» **WHAT YOU HAVE TO DO**:
Filter the entries that follow, copying every line in which the word "Laptop" appears.

[DATA FOR THIS EXERCISE — start]

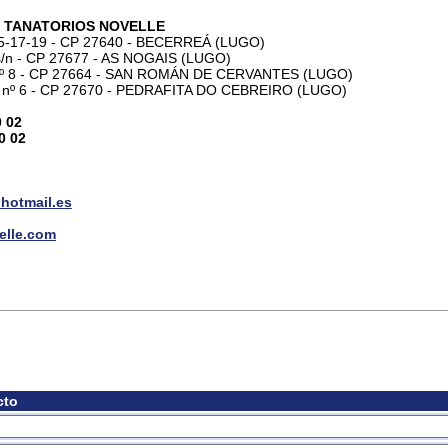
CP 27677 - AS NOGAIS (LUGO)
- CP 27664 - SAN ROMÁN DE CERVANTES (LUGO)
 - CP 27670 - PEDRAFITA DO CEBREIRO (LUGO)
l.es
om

[DATA FOR THIS EXERCISE — finish]
[DATA FOR THIS EXERCISE — start]

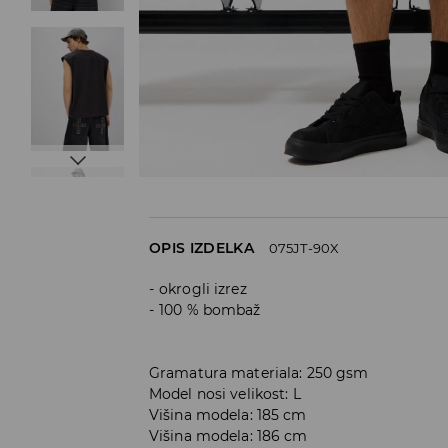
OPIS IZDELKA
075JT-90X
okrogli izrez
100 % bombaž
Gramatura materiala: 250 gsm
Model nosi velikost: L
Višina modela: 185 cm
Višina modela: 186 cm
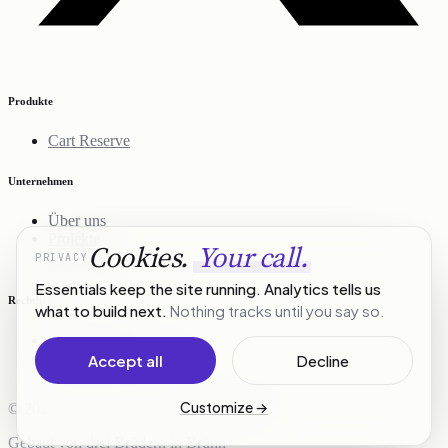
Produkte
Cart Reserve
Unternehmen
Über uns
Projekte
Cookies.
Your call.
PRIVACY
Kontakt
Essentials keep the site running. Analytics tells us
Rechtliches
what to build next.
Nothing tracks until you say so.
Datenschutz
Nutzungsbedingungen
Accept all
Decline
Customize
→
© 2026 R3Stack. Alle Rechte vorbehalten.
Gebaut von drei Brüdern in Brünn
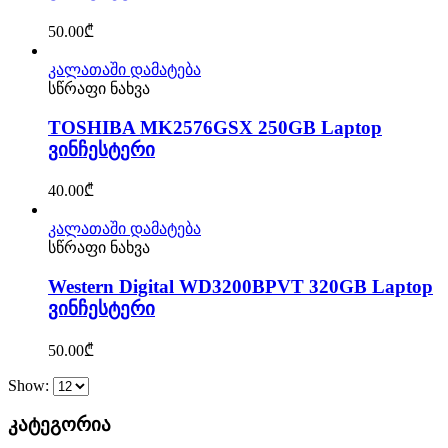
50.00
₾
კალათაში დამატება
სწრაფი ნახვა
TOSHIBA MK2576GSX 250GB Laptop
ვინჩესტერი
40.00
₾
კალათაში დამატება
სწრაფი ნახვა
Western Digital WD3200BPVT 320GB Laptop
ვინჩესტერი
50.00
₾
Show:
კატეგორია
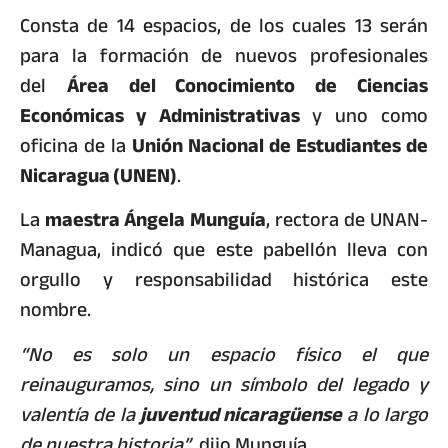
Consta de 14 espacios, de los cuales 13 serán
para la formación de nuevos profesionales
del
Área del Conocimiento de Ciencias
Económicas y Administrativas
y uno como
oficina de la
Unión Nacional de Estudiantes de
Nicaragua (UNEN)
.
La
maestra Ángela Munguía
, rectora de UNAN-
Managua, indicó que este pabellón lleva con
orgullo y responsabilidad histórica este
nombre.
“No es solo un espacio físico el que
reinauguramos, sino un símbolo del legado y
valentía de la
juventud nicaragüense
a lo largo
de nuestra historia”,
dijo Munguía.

[DATA FOR THIS EXERCISE — finish]

» **SOLUTION**:
TOSHIBA MK2576GSX 250GB Laptop
Western Digital WD3200BPVT 320GB Laptop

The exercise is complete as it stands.